I'll first caution that this is a quick analysis of preliminary data, so giant mounds of salt should be taken with this. But all that said... Putting on my pundit hat, here are my big takeaways as we look ahead:
* If Klobuchar gets out after this, her voters are likely to split their support among everyone but Sanders. This could make NH more interesting, since Sanders seems to be in the lead there, but a few points of support for any of the three other major contenders would make it a virtual tie at this point.

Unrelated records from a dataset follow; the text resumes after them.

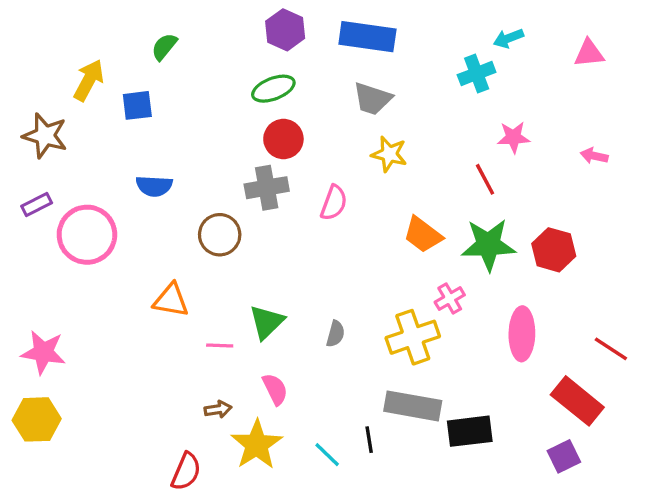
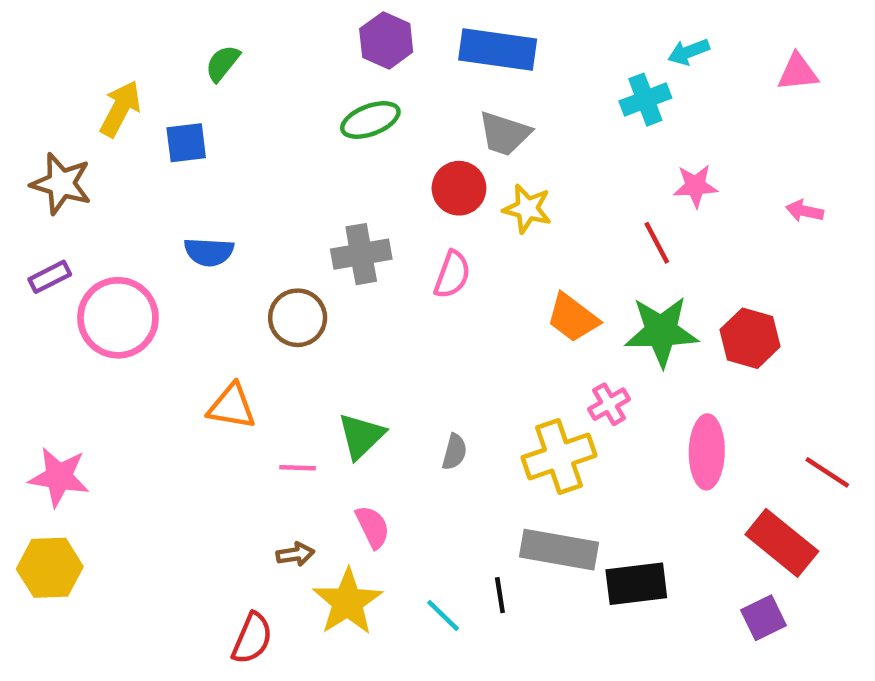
red circle: (283, 139) -> (459, 188), moved

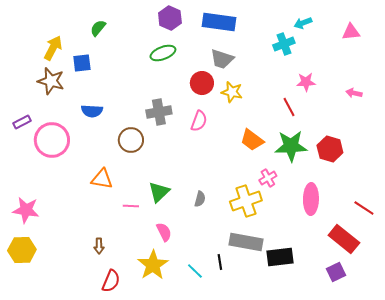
brown star: (61, 184) -> (51, 81), moved
brown arrow: (295, 554) -> (99, 246), moved, turned 98

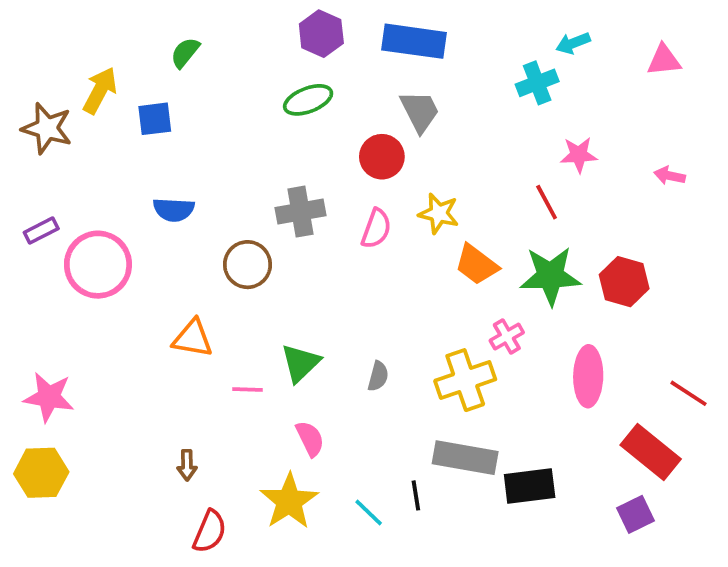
gray trapezoid: (222, 59) -> (420, 111), turned -135
brown star: (51, 81) -> (47, 128), moved
yellow star: (232, 92) -> (439, 213), moved

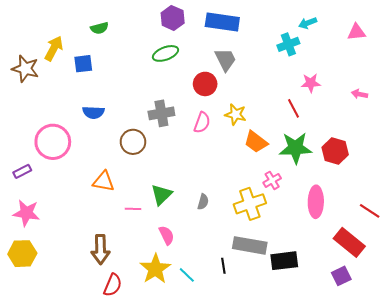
green semicircle: (185, 53) -> (99, 28), turned -144
purple rectangle: (41, 231) -> (22, 171), moved
brown arrow: (187, 465) -> (100, 249), size x1.8
cyan line: (369, 513) -> (187, 275), moved

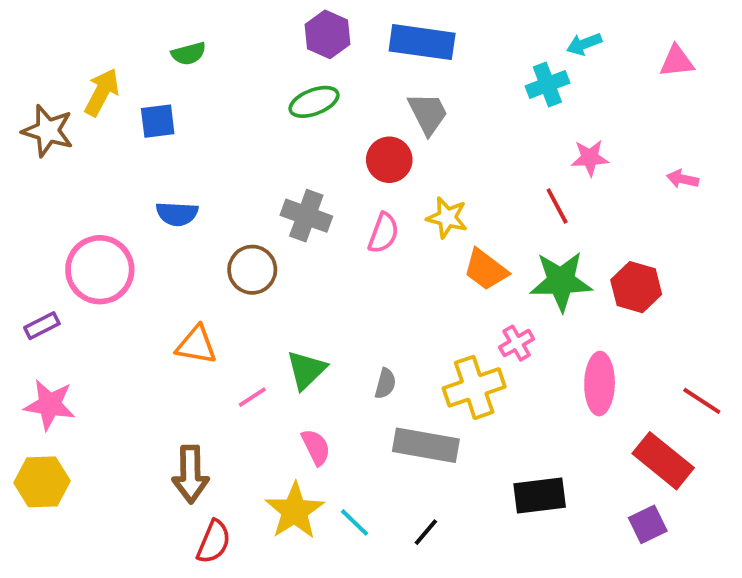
gray cross: (161, 113) -> (306, 216), turned 30
pink line: (133, 209) -> (252, 397), turned -35
gray rectangle: (250, 245) -> (426, 445), moved
black line: (223, 266) -> (426, 532), moved, turned 49

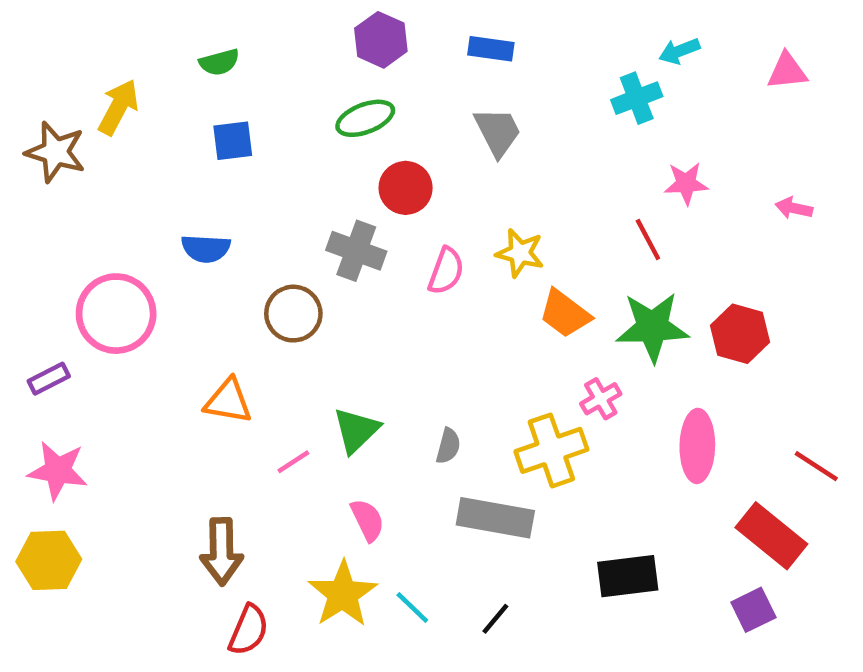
blue rectangle: (422, 42) -> (491, 49), size x0.6
blue square: (158, 121) -> (233, 141), moved
red circle: (389, 160) -> (406, 188), moved

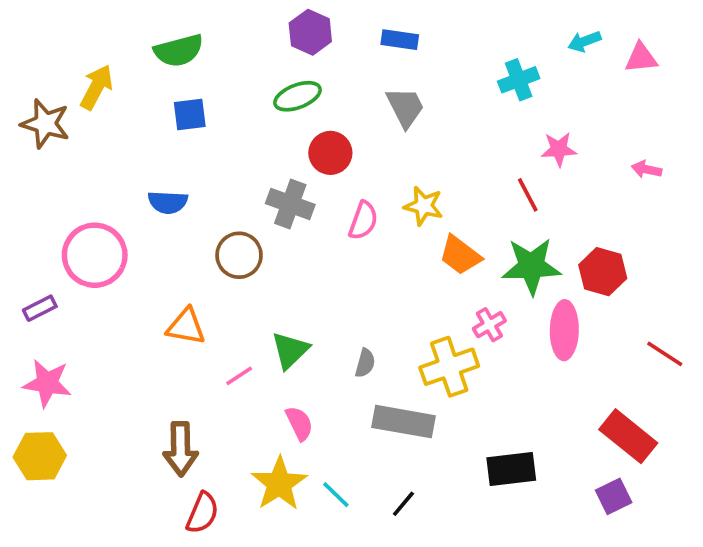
cyan arrow: (679, 51) -> (584, 41), moved
green semicircle: (219, 62) -> (179, 51), size x1.5
pink ellipse: (697, 446) -> (564, 330), moved
red line: (816, 466) -> (665, 354), moved

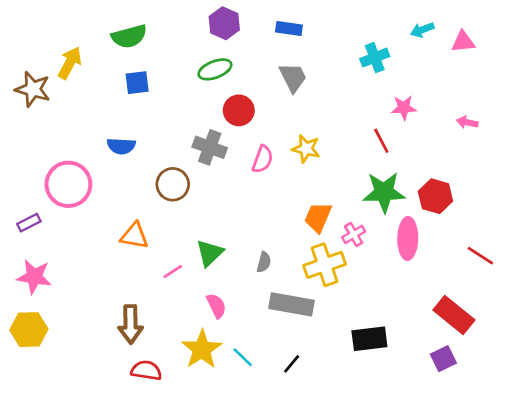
orange trapezoid: (460, 255) -> (318, 217), moved, turned 76
red semicircle: (202, 513) -> (146, 370), turned -104

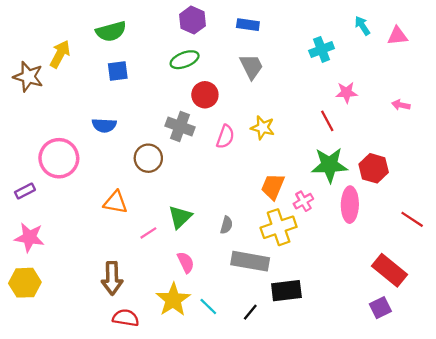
cyan arrow: (422, 30) -> (362, 26), turned 78
black rectangle: (369, 339) -> (286, 291), moved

* If we don't factor in Klobuchar or Yang, we end up with 4 candidates without a clear alignment. While some pundits are tempted to lump Biden and Buttigieg together as the moderates and Warren / Sanders as the progressives, there isn't as much overlap among their supporters as you'd expect from that simplistic view.
* More generally, Joe Biden and Bernie Sanders are very few voters' second choices. So that could put a ceiling on their potential if/when the field narrows further. Buttigieg and Warren each do fairly well with a broader set of other candidates' supporters, so they could benefit more from other candidates dropping out. (Or at the very least, this should boost their potential VP credentials if they don't pull out a win in the primary---they don't seem to have particular negatives with specific other parts of the party.)